Page images and extracted text:
-.-.-

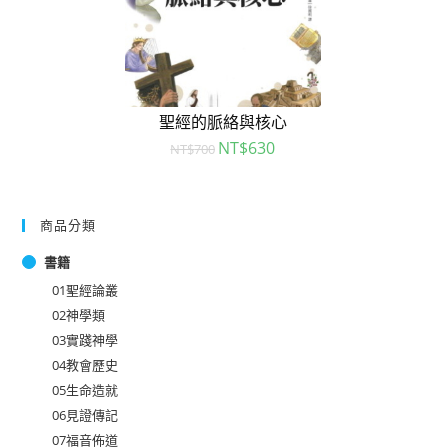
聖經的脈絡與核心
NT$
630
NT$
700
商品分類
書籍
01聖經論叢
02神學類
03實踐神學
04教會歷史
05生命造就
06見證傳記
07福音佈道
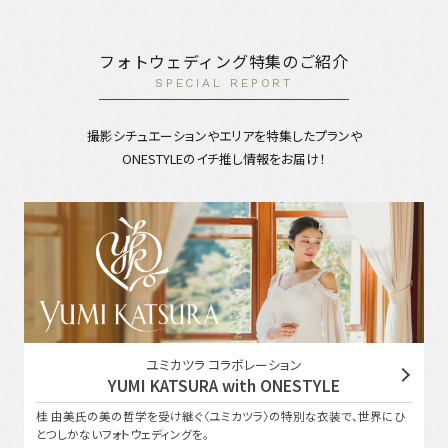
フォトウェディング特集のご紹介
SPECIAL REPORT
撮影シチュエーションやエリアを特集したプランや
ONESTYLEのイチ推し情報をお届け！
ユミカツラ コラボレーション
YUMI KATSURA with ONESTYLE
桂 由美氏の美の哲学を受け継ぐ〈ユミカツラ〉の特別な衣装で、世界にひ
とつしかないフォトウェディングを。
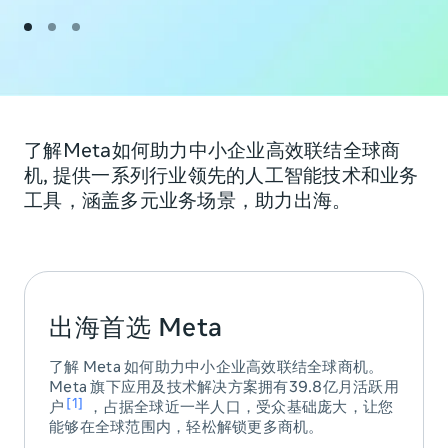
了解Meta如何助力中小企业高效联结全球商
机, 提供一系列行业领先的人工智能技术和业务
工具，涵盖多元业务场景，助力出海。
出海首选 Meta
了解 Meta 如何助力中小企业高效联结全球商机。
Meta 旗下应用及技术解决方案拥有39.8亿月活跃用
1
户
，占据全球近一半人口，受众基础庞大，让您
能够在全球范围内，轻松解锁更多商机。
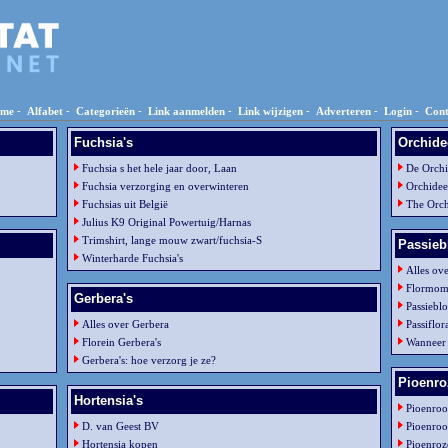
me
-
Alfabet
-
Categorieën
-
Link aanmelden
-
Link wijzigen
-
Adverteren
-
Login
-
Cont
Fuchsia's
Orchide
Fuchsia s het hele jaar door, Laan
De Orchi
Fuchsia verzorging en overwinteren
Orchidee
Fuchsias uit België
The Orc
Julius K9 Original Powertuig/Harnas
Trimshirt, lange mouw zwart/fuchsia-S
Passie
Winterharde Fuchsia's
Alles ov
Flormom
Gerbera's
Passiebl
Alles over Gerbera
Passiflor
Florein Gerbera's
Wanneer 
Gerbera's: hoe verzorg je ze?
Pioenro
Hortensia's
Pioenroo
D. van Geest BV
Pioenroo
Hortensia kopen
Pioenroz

-.-.-

Retype the records above exactly, and keep any picture out of what you write.

聖經的脈絡與核心
NT$
630
NT$
700
商品分類
書籍
01聖經論叢
02神學類
03實踐神學
04教會歷史
05生命造就
06見證傳記
07福音佈道
フォトウェディング特集のご紹介
SPECIAL REPORT
撮影シチュエーションやエリアを特集したプランや
ONESTYLEのイチ推し情報をお届け！
ユミカツラ コラボレーション
YUMI KATSURA with ONESTYLE
桂 由美氏の美の哲学を受け継ぐ〈ユミカツラ〉の特別な衣装で、世界にひ
とつしかないフォトウェディングを。
了解Meta如何助力中小企业高效联结全球商
机, 提供一系列行业领先的人工智能技术和业务
工具，涵盖多元业务场景，助力出海。
出海首选 Meta
了解 Meta 如何助力中小企业高效联结全球商机。
Meta 旗下应用及技术解决方案拥有39.8亿月活跃用
1
户
，占据全球近一半人口，受众基础庞大，让您
能够在全球范围内，轻松解锁更多商机。
me
-
Alfabet
-
Categorieën
-
Link aanmelden
-
Link wijzigen
-
Adverteren
-
Login
-
Cont
Fuchsia's
Orchide
Fuchsia s het hele jaar door, Laan
De Orchi
Fuchsia verzorging en overwinteren
Orchidee
Fuchsias uit België
The Orc
Julius K9 Original Powertuig/Harnas
Trimshirt, lange mouw zwart/fuchsia-S
Passie
Winterharde Fuchsia's
Alles ov
Flormom
Gerbera's
Passiebl
Alles over Gerbera
Passiflor
Florein Gerbera's
Wanneer 
Gerbera's: hoe verzorg je ze?
Pioenro
Hortensia's
Pioenroo
D. van Geest BV
Pioenroo
Hortensia kopen
Pioenroz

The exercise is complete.